Dengan langkah berat Reina melangkah masuk ke dalam ruangan tempat Ayahnya berada dengan Arga yang setia merangkulnya. Di depan tubuh yang sudah terbujur kaku dengan kain putih yang menutupi seluruh tubuh, tangis Reina pecah. Dipeluknya sang Ayah yang kali ini hanya terdiam, tidak membalas pelukan Reina.
Isakan tangis yang memilukan itu menghancurkan hati Arga. Tak ada yang bisa Arga lakukan selain menemani Reina, memperlihatkan pada Reina jika ia tidak sendiri.
"Maafin aku, Yah! Maafin aku yang akhir-akhir ini sibuk dengan dunia sendiri jadi belum ada waktu ngobrol sama Ayah." Sambil terus memeluk Mahendra.
Reina menyesali semuanya. Waktu yang ia habiskan bersama Ayahnya tidaklah banyak. Bagi Reina waktu sebulan itu sebentar dan tidak ada apa-apanya, lagi pula setelah kembali tinggal bersama Arga, Reina terus sibuk dengan Arga, tanpa pernah berbicara dengan Ayahnya lagi.

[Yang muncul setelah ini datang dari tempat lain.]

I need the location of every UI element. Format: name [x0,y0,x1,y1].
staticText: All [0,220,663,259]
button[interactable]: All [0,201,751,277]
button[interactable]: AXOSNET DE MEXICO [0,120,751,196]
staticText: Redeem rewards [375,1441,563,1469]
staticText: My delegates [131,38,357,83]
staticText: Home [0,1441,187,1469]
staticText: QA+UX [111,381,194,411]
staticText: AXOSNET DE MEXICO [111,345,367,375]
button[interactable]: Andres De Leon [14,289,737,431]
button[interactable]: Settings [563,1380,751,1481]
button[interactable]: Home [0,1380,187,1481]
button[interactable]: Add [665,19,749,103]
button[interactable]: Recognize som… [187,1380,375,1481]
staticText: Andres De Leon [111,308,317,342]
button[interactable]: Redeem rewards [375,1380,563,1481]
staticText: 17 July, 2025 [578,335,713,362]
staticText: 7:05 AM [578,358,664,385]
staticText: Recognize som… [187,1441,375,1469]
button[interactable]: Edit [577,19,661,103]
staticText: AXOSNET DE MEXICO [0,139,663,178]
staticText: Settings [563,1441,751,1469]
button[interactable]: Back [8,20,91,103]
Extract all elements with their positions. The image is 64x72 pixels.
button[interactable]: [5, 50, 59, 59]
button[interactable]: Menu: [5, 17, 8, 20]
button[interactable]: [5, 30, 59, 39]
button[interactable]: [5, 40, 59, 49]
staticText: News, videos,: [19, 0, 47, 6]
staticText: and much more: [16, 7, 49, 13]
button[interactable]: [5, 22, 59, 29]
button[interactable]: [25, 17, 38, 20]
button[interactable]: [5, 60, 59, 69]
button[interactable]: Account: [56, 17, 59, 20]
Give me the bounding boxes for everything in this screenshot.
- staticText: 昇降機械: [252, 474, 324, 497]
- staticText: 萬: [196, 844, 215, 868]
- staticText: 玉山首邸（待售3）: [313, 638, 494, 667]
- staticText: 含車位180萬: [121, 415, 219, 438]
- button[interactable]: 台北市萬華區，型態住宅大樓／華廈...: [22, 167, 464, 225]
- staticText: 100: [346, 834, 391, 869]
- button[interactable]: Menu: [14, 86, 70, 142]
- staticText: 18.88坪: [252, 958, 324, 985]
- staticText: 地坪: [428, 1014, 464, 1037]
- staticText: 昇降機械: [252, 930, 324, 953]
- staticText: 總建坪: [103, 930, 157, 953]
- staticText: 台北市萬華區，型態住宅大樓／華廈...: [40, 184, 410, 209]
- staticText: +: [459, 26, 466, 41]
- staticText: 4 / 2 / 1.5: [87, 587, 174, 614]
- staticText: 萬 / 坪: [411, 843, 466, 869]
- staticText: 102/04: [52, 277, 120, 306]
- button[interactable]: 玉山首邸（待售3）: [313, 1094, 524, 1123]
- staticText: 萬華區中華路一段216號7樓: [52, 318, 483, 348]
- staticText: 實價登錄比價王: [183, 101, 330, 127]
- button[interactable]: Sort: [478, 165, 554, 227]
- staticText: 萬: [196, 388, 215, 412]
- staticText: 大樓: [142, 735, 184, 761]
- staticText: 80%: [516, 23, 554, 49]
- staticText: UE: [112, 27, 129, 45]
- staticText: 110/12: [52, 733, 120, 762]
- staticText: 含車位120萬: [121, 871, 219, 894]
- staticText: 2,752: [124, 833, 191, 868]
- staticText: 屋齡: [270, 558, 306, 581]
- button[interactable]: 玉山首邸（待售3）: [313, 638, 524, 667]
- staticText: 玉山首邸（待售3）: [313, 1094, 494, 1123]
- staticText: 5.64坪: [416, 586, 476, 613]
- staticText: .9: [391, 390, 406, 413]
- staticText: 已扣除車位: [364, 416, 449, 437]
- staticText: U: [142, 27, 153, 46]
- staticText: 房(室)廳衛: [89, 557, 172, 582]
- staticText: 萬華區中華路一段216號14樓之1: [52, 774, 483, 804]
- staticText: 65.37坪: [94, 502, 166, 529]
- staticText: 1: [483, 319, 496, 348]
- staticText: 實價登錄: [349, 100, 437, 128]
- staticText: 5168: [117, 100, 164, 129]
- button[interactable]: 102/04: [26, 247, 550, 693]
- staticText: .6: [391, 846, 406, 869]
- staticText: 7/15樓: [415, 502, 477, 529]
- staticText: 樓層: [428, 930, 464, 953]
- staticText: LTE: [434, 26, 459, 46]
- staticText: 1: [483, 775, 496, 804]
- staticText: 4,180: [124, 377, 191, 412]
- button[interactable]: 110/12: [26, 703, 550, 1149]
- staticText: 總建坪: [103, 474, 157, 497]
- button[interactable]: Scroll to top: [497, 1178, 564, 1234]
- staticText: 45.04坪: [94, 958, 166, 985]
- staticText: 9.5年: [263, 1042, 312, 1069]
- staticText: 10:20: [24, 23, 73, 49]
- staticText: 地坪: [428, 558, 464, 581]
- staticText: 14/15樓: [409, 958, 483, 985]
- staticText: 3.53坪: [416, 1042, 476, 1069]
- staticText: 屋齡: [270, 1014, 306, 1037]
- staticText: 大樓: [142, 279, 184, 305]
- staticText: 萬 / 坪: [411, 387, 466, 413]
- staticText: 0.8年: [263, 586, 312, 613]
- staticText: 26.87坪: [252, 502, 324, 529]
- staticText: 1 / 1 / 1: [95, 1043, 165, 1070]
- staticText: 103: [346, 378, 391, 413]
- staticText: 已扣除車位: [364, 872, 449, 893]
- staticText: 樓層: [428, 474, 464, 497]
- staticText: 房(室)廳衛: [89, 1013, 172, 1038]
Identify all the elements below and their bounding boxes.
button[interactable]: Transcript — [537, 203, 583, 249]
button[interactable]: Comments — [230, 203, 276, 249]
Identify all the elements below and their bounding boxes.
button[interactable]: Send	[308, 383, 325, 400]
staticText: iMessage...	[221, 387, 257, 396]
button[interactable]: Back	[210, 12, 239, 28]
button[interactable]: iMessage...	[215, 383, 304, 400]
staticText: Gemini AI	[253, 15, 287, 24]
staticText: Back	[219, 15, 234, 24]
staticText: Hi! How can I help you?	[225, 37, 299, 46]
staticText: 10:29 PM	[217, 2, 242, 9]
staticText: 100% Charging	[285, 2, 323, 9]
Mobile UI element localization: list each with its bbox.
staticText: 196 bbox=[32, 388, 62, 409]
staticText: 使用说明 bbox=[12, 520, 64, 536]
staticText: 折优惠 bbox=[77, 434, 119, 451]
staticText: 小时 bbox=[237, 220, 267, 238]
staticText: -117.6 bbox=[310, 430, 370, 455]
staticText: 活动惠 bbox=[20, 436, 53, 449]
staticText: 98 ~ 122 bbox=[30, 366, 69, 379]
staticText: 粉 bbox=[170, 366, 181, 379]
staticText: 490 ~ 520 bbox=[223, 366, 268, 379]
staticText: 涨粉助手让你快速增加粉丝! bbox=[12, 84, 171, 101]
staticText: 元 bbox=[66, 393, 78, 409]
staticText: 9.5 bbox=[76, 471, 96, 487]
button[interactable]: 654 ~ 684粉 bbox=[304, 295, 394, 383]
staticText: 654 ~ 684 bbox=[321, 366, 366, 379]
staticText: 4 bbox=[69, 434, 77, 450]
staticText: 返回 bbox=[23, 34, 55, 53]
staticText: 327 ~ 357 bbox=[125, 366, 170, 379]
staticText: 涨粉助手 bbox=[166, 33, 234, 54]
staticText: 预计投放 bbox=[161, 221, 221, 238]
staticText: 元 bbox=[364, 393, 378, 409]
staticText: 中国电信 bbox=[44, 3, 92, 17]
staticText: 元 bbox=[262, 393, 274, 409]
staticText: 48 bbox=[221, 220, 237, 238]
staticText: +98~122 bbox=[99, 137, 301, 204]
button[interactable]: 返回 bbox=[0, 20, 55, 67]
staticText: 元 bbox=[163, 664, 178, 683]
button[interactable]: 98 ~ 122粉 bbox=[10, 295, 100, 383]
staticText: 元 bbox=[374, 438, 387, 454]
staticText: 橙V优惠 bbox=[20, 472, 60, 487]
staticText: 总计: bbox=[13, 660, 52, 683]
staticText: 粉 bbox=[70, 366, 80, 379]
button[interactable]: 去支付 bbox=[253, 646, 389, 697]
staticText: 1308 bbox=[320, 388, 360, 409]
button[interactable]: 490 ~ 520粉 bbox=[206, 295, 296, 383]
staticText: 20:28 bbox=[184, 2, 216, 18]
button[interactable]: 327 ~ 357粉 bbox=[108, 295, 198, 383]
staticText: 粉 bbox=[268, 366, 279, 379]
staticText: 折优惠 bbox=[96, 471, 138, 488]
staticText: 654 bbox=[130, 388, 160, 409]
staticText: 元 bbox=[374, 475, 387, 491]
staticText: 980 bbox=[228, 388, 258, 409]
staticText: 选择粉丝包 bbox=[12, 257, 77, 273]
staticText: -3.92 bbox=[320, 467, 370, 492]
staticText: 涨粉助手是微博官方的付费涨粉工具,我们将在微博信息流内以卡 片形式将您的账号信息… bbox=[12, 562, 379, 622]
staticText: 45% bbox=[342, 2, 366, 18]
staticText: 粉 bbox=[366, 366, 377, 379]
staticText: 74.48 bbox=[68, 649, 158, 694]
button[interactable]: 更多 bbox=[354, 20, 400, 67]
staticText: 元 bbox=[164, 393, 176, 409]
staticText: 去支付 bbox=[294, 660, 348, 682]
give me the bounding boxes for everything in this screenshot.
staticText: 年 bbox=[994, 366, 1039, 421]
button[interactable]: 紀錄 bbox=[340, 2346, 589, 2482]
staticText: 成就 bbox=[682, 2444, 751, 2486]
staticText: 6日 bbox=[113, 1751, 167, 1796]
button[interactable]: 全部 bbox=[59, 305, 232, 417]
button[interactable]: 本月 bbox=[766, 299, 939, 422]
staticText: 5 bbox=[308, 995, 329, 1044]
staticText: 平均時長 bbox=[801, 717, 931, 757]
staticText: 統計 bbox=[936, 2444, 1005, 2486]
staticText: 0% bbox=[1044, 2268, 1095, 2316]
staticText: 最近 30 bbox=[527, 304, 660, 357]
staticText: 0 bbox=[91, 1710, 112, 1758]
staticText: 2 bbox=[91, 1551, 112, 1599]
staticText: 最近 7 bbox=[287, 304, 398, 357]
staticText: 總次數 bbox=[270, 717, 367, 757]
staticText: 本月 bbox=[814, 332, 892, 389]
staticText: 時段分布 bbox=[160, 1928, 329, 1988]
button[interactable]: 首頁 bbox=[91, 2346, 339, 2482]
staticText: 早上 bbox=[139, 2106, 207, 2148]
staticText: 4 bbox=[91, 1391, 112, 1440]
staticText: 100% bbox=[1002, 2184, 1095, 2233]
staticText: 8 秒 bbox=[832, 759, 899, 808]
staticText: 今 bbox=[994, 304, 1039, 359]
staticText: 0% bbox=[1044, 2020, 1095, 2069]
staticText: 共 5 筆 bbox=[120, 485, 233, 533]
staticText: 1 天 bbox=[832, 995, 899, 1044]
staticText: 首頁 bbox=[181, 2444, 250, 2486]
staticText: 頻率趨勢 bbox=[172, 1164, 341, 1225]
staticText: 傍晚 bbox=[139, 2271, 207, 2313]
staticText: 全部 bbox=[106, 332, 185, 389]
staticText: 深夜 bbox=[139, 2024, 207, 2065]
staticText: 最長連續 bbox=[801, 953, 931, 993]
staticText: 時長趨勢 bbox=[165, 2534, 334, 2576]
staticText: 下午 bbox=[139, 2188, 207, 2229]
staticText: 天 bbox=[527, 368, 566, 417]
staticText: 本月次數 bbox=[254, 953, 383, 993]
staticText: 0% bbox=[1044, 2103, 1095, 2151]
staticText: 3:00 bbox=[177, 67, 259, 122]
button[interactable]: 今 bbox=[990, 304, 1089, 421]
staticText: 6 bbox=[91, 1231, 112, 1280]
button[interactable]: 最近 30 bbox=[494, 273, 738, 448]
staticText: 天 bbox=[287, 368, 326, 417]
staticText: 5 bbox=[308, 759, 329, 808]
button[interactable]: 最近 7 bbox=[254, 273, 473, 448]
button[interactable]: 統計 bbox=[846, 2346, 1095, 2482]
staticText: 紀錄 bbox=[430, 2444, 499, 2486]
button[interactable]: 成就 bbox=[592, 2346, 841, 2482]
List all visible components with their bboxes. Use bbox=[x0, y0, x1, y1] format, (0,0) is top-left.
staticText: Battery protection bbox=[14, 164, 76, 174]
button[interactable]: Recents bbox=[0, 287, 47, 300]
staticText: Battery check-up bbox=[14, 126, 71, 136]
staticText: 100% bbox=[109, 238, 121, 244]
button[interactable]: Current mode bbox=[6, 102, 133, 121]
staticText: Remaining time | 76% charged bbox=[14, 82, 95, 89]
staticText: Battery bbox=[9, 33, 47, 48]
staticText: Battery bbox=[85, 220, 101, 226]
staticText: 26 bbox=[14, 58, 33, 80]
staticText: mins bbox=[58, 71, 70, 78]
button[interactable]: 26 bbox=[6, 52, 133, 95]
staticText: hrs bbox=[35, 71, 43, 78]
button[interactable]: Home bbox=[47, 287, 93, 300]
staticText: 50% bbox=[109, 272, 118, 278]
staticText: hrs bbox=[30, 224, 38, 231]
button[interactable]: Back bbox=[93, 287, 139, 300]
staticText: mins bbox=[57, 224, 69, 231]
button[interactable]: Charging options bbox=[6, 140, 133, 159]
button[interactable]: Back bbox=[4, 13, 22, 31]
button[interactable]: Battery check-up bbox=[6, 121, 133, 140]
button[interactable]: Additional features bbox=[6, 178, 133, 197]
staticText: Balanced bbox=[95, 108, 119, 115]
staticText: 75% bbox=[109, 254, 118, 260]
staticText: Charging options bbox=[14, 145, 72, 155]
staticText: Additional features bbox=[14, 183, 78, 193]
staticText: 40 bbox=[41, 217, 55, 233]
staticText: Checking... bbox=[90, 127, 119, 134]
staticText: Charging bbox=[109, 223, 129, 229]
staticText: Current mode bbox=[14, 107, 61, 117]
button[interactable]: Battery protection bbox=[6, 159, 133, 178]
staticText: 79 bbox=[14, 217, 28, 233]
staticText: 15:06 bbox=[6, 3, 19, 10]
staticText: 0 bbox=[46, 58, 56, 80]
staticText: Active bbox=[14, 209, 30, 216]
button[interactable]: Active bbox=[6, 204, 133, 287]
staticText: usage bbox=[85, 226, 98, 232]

"Seharusnya di saat terakhir Ayah, aku ada di samping Ayah ...." Reina menegakkan tubuhnya. Berusaha kuat, karena ini memang sudah jalan takdirnya. Namun...
Arga putar tubuh Reina lembut hingga menghadap ke arahnya, menatapnya sebentar sebelum akhirnya membawa Reina ke dalam dekapan. Reina balas pelukan Arga dengan erat.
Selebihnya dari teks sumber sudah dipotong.